= MATERIAL PROVIDED =
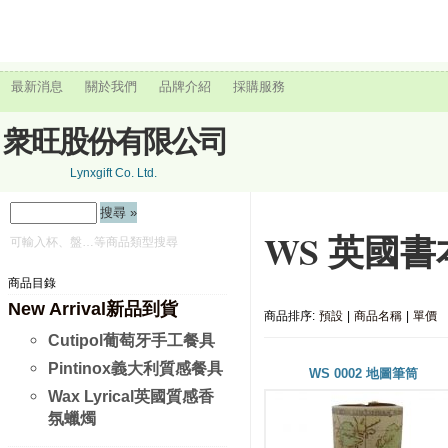
最新消息
關於我們
品牌介紹
採購服務
衆旺股份有限公司
Lynxgift Co. Ltd.
WS 英國
可輸入杯、盤…等商品類型搜尋
商品目錄
New Arrival新品到貨
商品排序:
預設
|
商品名稱
|
單價
Cutipol葡萄牙手工餐具
Pintinox義大利質感餐具
WS 0002 地圖筆筒
Wax Lyrical英國質感香
氛蠟燭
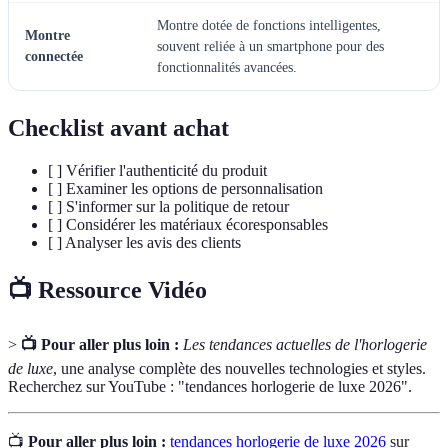
Montre dotée de fonctions intelligentes,
Montre
souvent reliée à un smartphone pour des
connectée
fonctionnalités avancées.
Checklist avant achat
[ ] Vérifier l'authenticité du produit
[ ] Examiner les options de personnalisation
[ ] S'informer sur la politique de retour
[ ] Considérer les matériaux écoresponsables
[ ] Analyser les avis des clients
📺 Ressource Vidéo
>
📺 Pour aller plus loin :
Les tendances actuelles de l'horlogerie
de luxe
, une analyse complète des nouvelles technologies et styles.
Recherchez sur YouTube : "tendances horlogerie de luxe 2026".
📺
Pour aller plus loin :
tendances horlogerie de luxe 2026
sur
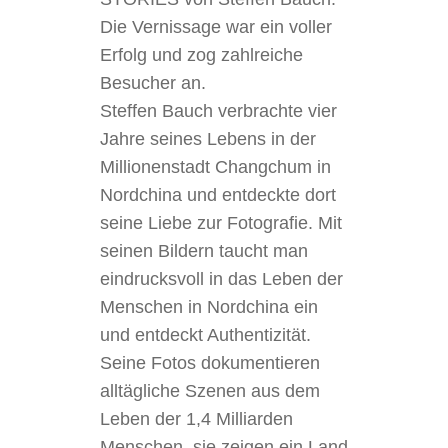
Die Vernissage war ein voller
Erfolg und zog zahlreiche
Besucher an.
Steffen Bauch verbrachte vier
Jahre seines Lebens in der
Millionenstadt Changchum in
Nordchina und entdeckte dort
seine Liebe zur Fotografie. Mit
seinen Bildern taucht man
eindrucksvoll in das Leben der
Menschen in Nordchina ein
und entdeckt Authentizität.
Seine Fotos dokumentieren
alltägliche Szenen aus dem
Leben der 1,4 Milliarden
Menschen, sie zeigen ein Land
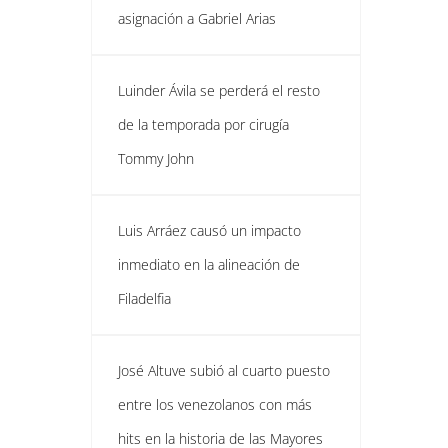
asignación a Gabriel Arias
Luinder Ávila se perderá el resto
de la temporada por cirugía
Tommy John
Luis Arráez causó un impacto
inmediato en la alineación de
Filadelfia
José Altuve subió al cuarto puesto
entre los venezolanos con más
hits en la historia de las Mayores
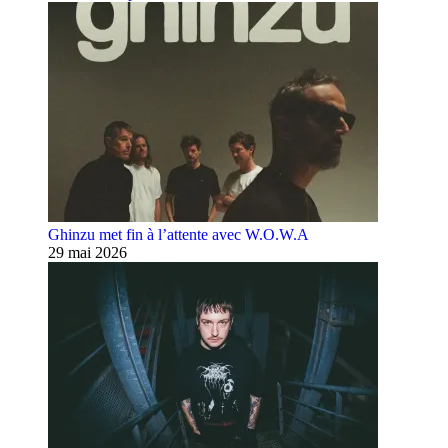
Ghinzu met fin à l’attente avec W.O.W.A
29 mai 2026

= TRY IT =
Lines of the listing above that hold the string "plus" should each be copied.

= TASK SOLUTION =
📺 Pour aller plus loin :
Pour aller plus loin :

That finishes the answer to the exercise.